Quarter Past

Billowing clouds snuff sun’s last flare;
Day breeze yields to twilight’s fury
Trees shake and swirling leaves fly,
Rain driving, pouring hard and cold.
Towns and farms bolt gates and doors
As children whimper, grownups shudder.
Heralded by heaven’s light, thunder’s crash,
Doc Time is called to dutiful round.
Harbinger of destiny, he practices his craft
On cobblestones made of bone and sweets.
Cries rise more piercing than the wolf’s,
Joy more exultant than a heavenly choir.
Old Aaron parted around midnight;
Reminiscence was born at quarter past.

© 2024, Kenneth Koziol.
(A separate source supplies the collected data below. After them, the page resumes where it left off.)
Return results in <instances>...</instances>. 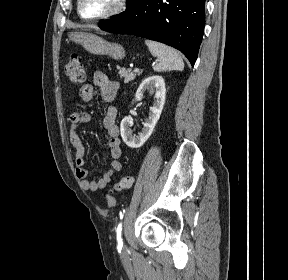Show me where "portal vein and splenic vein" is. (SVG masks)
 Masks as SVG:
<instances>
[{
    "instance_id": "18ae733b",
    "label": "portal vein and splenic vein",
    "mask_w": 288,
    "mask_h": 280,
    "mask_svg": "<svg viewBox=\"0 0 288 280\" xmlns=\"http://www.w3.org/2000/svg\"><path fill=\"white\" fill-rule=\"evenodd\" d=\"M139 71H140L139 68H135V69H134V72H135V73H138Z\"/></svg>"
}]
</instances>
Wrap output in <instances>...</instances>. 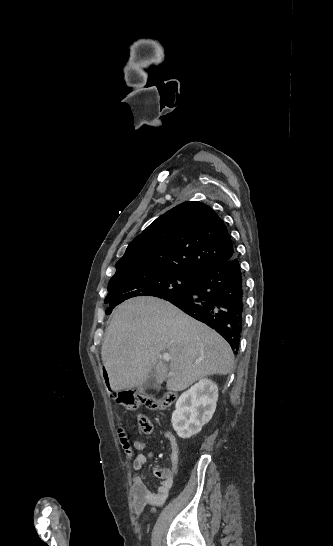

All rights reserved.

My Highness

In a bright room where the sun beams dance,
there I sit perched on a cushioned throne,
regally aloof and unperturbed by the clutter
of a world not suited to my august stature.
My eyes are impervious orbs, chill crescents
that gaze through tight lids at the current scene
filtering out the chaos of my subjects’ souls—
fond, but fumbling denizens of my domain.
Their human voices, symphony of uneven notes,
fall like scattered autumn leaves all about me,
with coochies of affection, swoons of adoration,
failing to budge me from my afternoon scheme.
I just stretch in a languid arc of feline grace,
feigning boredom while my humans croon
their crude, ear-grating paeans of devotion,
soundtracks to my staid and patient resignation.
And as day wanes and heat leaves the room,
I will purr out a “Meow,” a calculated bridge
between the sacred space of my solitude
and the clumsy affection of human hearts.
In that certain moment, when I deem it so,
I may settle in closer, perhaps just an inch,
to signal that, “I acknowledge your presence,
but remember, I’m still master of this realm.”
My subjects, ever grateful for this fleeting gift,
stroke my coat with hands trembling in awe,
clueless that tolerance is my boon and grace,
and affection a crown I wear lightly, if at all.
Thus, in ordained tandem, rule is maintained:
a sovereign planet alongside faithful moons,
each tethered together in a perpetual tango
by the gravity of my immutable indifference.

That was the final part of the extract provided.